First, let us look at the Christian interpretation that this prophecy was about the coming of Christ(as). The Christians quote the following references:
1) Luke 7:39 – the Pharisee said to himself, ‘if this man were a prophet…’.
2) John 5:46 – Jesus(as) said “If you believed Moses, you would believe me, for he (Moses(as)) wrote about me.”
3) In various places, at various times, several people called Jesus(as) the ‘prophet’, yet Jesus(as) never corrected them, rebuked them, nor told them otherwise. When the Pharisees called him otherwise, He set them straight. Matt. 21:11, John 1:45, 6:14, 7:40, Luke 7:16, 24:19, etc.
4) Jesus(as) called himself a prophet – John 4:44.
5) After His ascension his disciples emphatically said he was that prophet: Acts 3:22, 7:37. In none of these references is there any claim by Jesus(as) to be a Prophet in the context of Deuteronomy 18:15-20.
We notice an obvious ambiguity. Moses(as) predicted the appearance of a prophet, but most Christians do not believe that Jesus(as) actually was a prophet of God. Instead, he is held to be Divine by them. The very foundation of present-day Christianity is based on the concept that Jesus was the ‘Son of God’. However, Moses(as) did not prophesy about a “Son of God”; he prophesied about the advent of a great prophet who would be like him.
In 2006, Pope Benedict XVI published the book Jesus of Nazareth, which was translated into English in 2007. The first chapter of this book, entitled “An Initial Reflection on the Mysteries of Jesus” contains the following:
The Book of Deuteronomy contains a promise that is completely different from the messianic hope expressed in the other books of the Old Testament, yet it is of decisive importance for understanding the figure of Jesus. The object of this promise is not a king of Israel and a king of the world – a new David in other words, – but a new Moses…1
The first chapter of this book is mainly about this prophecy. But oddly enough, the complete text of the prophecy has not been given in Jesus of Nazareth.
Unfortunately, Pope Benedict XVI does not discuss this particular aspect in his book. Instead of clearing up this inconsistency, he focuses on another point entirely. He discusses the fact that the term “Prophet” as used in the literature of Israel, had a totally specific and unique meaning as compared with the literature of the surrounding religious world. While this comparison is of academic importance, the fact remains (in whatever way the title of “Prophet” was used in the Bible), the Christian world does not claim that Jesus(as) was a prophet. So according to Christian beliefs, Jesus(as) cannot be the Divine prophet that was promised in Deuteronomy, since Christians believe him to be the “Son of God”, as opposed to a Prophet and a teacher of faith.

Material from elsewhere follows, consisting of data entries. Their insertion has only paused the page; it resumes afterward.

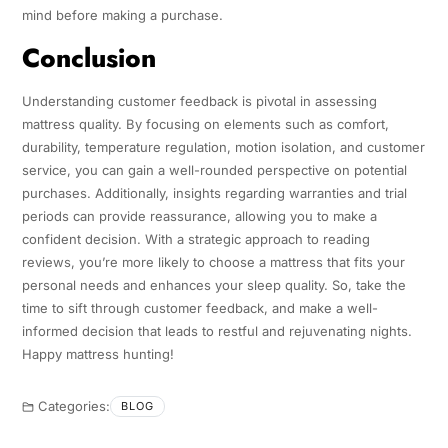
mind before making a purchase.
Conclusion
Understanding customer feedback is pivotal in assessing
mattress quality. By focusing on elements such as comfort,
durability, temperature regulation, motion isolation, and customer
service, you can gain a well-rounded perspective on potential
purchases. Additionally, insights regarding warranties and trial
periods can provide reassurance, allowing you to make a
confident decision. With a strategic approach to reading
reviews, you’re more likely to choose a mattress that fits your
personal needs and enhances your sleep quality. So, take the
time to sift through customer feedback, and make a well-
informed decision that leads to restful and rejuvenating nights.
Happy mattress hunting!
Categories:
BLOG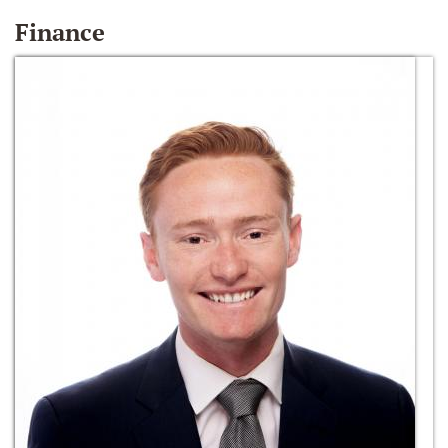
Finance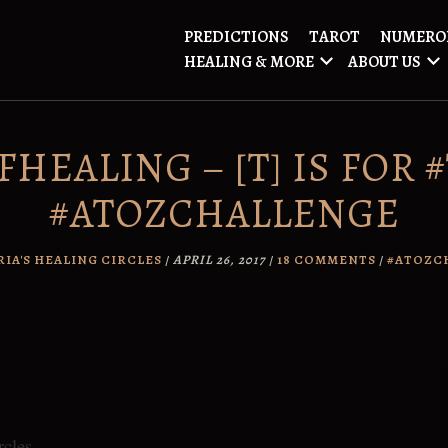
PREDICTIONS
TAROT
NUMERO
HEALING & MORE
ABOUT US
HEALING – [T] IS FOR 
#ATOZCHALLENGE
RIA'S HEALING CIRCLES
/
APRIL 26, 2017
/
18 COMMENTS
/
#ATOZC
rcles.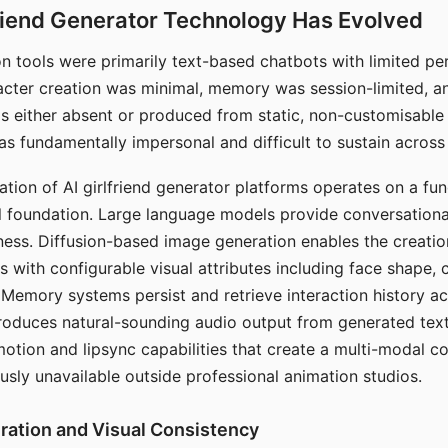
riend Generator Technology Has Evolved
n tools were primarily text-based chatbots with limited per
racter creation was minimal, memory was session-limited, an
s either absent or produced from static, non-customisable
s fundamentally impersonal and difficult to sustain across 
ation of AI girlfriend generator platforms operates on a fu
al foundation. Large language models provide conversation
ess. Diffusion-based image generation enables the creatio
rs with configurable visual attributes including face shape, c
 Memory systems persist and retrieve interaction history ac
roduces natural-sounding audio output from generated text
otion and lipsync capabilities that create a multi-modal 
usly unavailable outside professional animation studios.
ration and Visual Consistency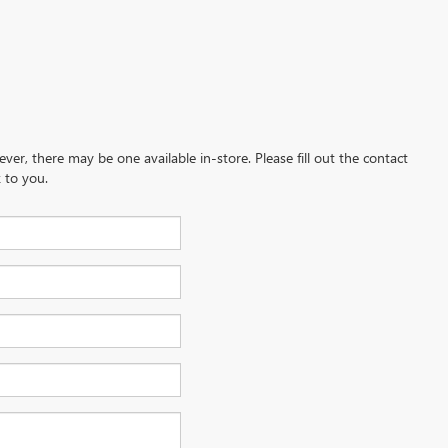
ever, there may be one available in-store. Please fill out the contact
 to you.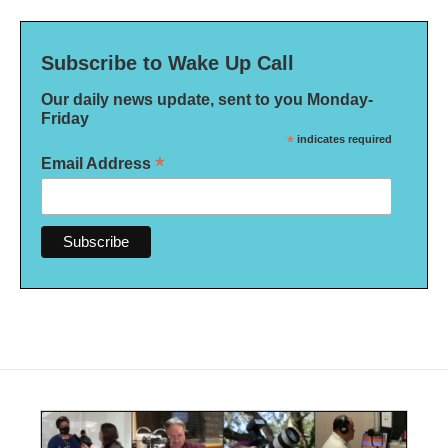
Subscribe to Wake Up Call
Our daily news update, sent to you Monday-
Friday
*
indicates required
*
Email Address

The next point is that according to the Pope, this prophecy is totally different from the prophecies about the Messiah in other books of the Old Testament. Unfortunately, his introduction, quoted above, lends some doubt to the conclusion he eventually draws. If this prophecy was really about the Messiah, then why would it be completely different from the other prophecies about the Messiah? If those other prophecies were about the same person, then there should have been some noticeable similarities. This very observation leads us to the conclusion that this particular prophecy, unlike the other prophecies about the Messiah, is actually about a different person.